Our approach Access - if you want access to or copies of any data that we hold, you need to contact the solicitor in charge of and/or supervising your case and tell them in writing what documents or data you are seeking – you must be specific. You also have the right to ask to receive the data in a specific format. We have one calendar month to respond to that request that request, or three months if the request is complex. We will not charge for providing the data unless the request is unfounded or excessive or repetitive. If a charge is made, it will be a sum to cover the administrative cost of providing the data.
Rectification – if you believe that any of the data we hold for you is inaccurate, please contact the solicitor/supervisor in charge of your file and set out, in writing, the specific detail of what you believe to be inaccurate. We have one month to rectify any mistakes, including ensuring anyone that we have sent the data in question to also rectifies what they are holding. If the rectification is complex, we may take as long as three months. If we refuse to rectify the data in question, we will explain why and you will have the right to complain (within one month) to the ICO (see below under ‘Complaints’).

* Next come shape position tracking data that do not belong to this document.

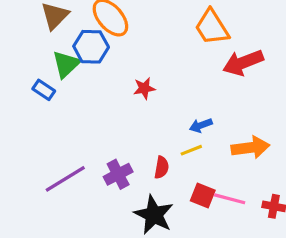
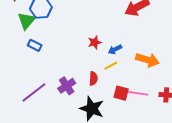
red star: (144, 88) -> (95, 42), moved
blue rectangle: (44, 90) -> (35, 45), moved
orange arrow: (250, 148) -> (147, 60), turned 30

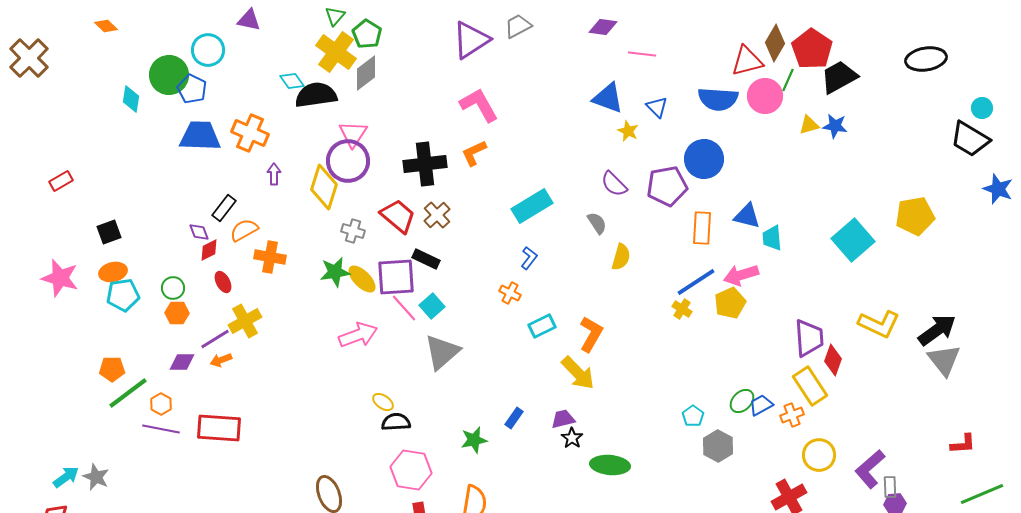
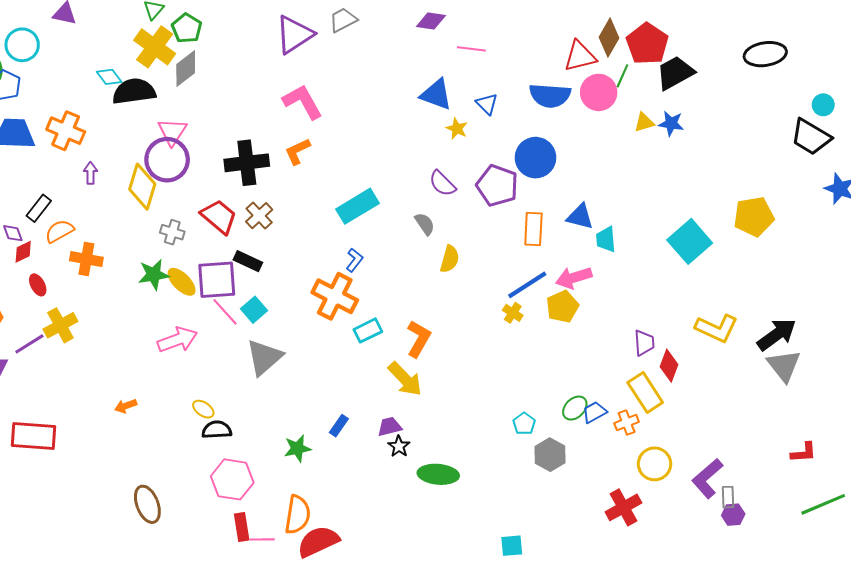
purple pentagon: (667, 186) -> (497, 186), turned 30
orange cross: (510, 293) -> (335, 296), size x2.0
purple trapezoid: (809, 338) -> (644, 343), size x0.7
orange arrow: (221, 360) -> (126, 406), moved

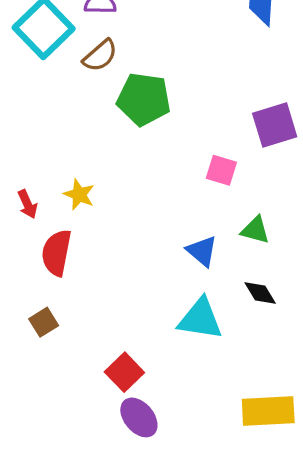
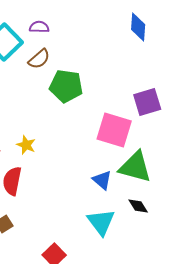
pink square: (221, 170) -> (114, 130), size x1.8
green triangle: (255, 230) -> (135, 167), size x1.8
cyan triangle: (200, 319) -> (101, 222), turned 44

Right to be forgotten – while you have the legal right to have your data removed or destroyed, we have a competing right to keep certain data for certain reasons including maintaining insurance cover that protects both the firm and our clients. We cannot, therefore, guarantee that we will agree to remove/destroy your data on request. We are entitled to keep your file, once the matter is concluded, for a minimum period of six years, this being the period during which a negligence claim could be brought against us. Where our client was a child, this six-year period runs from the date of their majority, i.e. their 18th birthday and not the date of the conclusion of the case. In Legal Aid cases, we also have a duty to retain your file for audit. However, consideration will be given to the papers we hold at the conclusion of your case to what data we need to keep and in what format (i.e. paper and/or digitally). We will only retain that which we feel is necessary. In addition, a minimum amount of data (i.e. less than we would keep for the purposes of defending a claim against us) may need to be kept for a longer period of time to ensure that we are able to comply with our professional duty not to act for a client in circumstances where there may be a conflict of interest. We cannot perform that check if we no longer have data about whom we have previously acted for and in what circumstances, i.e. what type of case it was.
For unsuccessful job applicants, we will hold your date for six months to comply with our regulatory duties to retain this information for equality and diversity purposes.

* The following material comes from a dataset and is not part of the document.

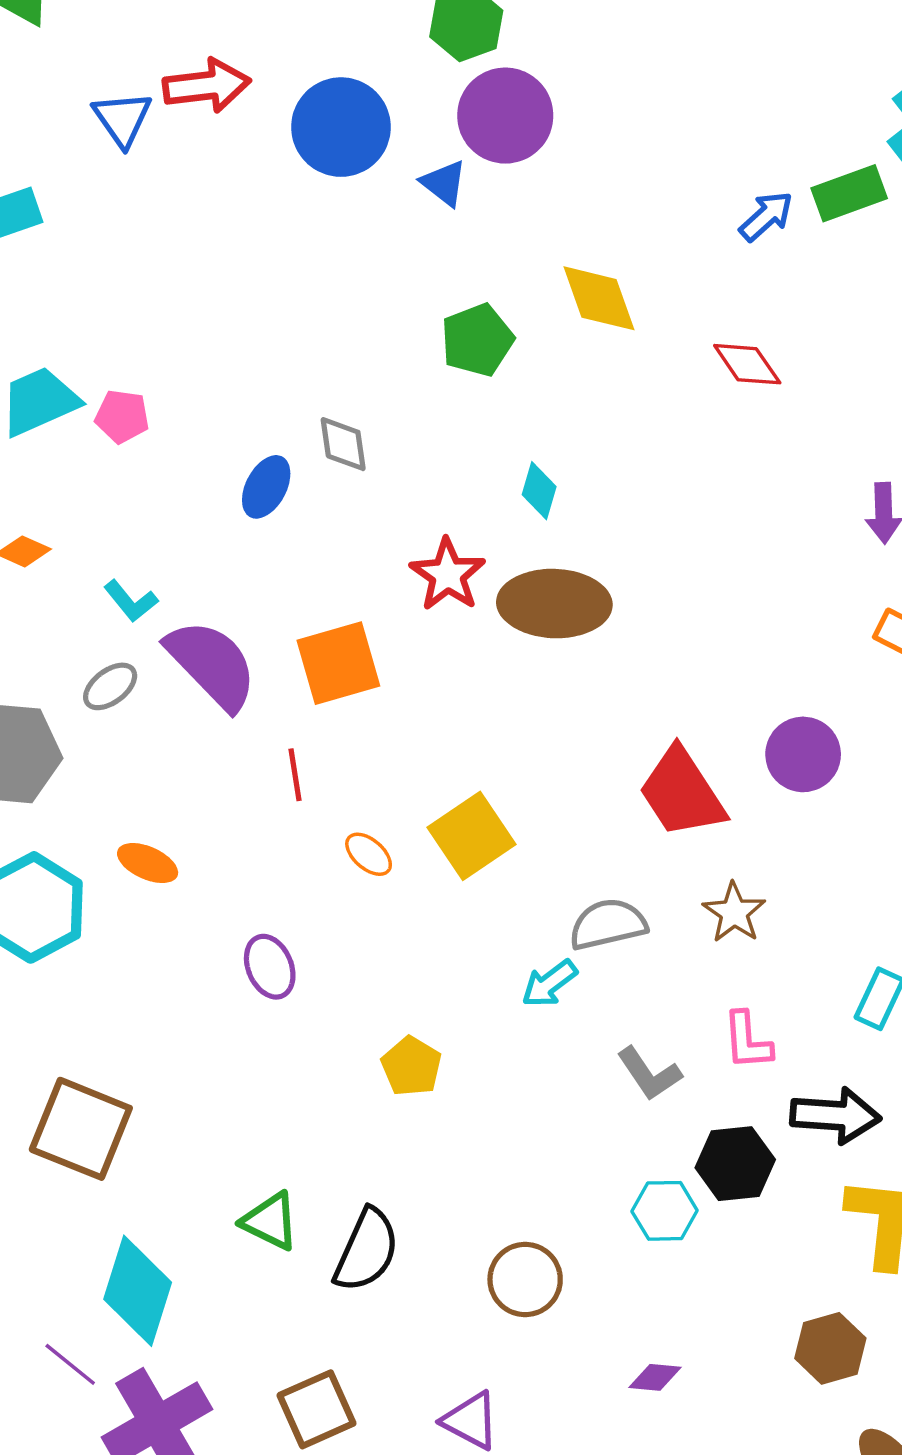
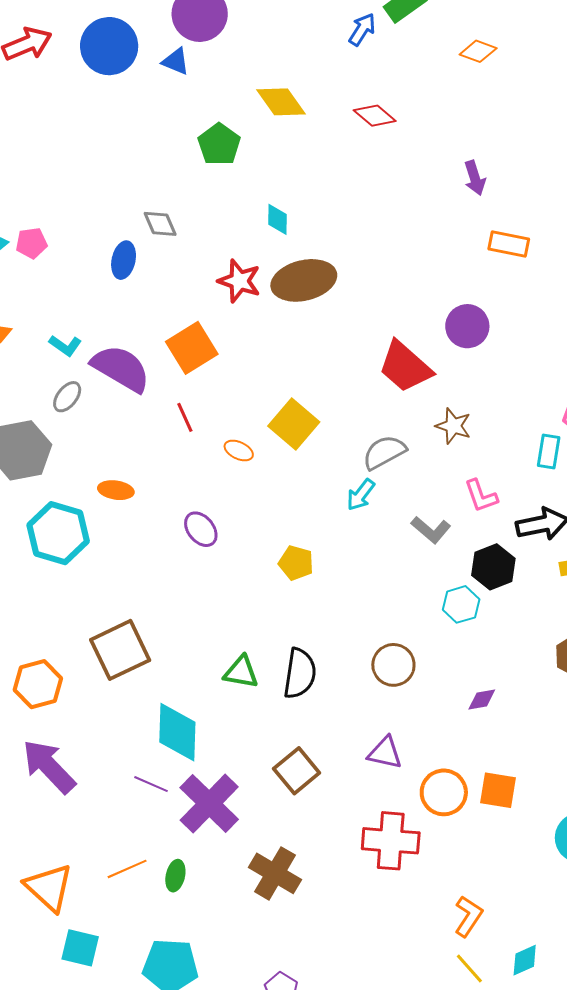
brown square: (81, 1129) -> (120, 650), turned -32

In all the above circumstances (access, rectification and destruction) your request needs to meet the requirements below:
- It must be in writing
- It must be specific to what data is sought
- It must be specific to how you want the data to be provided to you
- You must provide ID at the time of the request
- You must pay the administration fee sought if the payment of a fee is required
Notification of breaches
If you believe that there has been a breach by us of your rights in relation to your data then please contact our Data Controller immediately and set out in writing what you believe the breach was, when it occurred and any impact the breach has had upon you.

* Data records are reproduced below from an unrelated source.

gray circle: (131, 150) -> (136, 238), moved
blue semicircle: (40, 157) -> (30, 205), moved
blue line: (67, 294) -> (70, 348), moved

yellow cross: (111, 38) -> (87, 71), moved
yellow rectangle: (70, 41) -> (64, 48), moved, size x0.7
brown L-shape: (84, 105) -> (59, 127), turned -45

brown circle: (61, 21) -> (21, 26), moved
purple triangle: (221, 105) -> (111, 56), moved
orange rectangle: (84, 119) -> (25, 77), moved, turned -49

Our legal duties in relation to breaches that we become aware of are to report these, within 72 hours, to the ICO if we believe that the breach is likely to result in a risk to your rights or your freedom. Additionally, we have a duty to tell you of the breach if we believe that the risk to your rights and freedoms is high.
If you have any complaints about the way that your data is controlled and/or processed by us then you have the right to complain to the Information Commissioners Office (ICO). The address if the ICO is:
Tel: 01625 545 745
If you do wish to complaint to the ICO then you must do so within one month.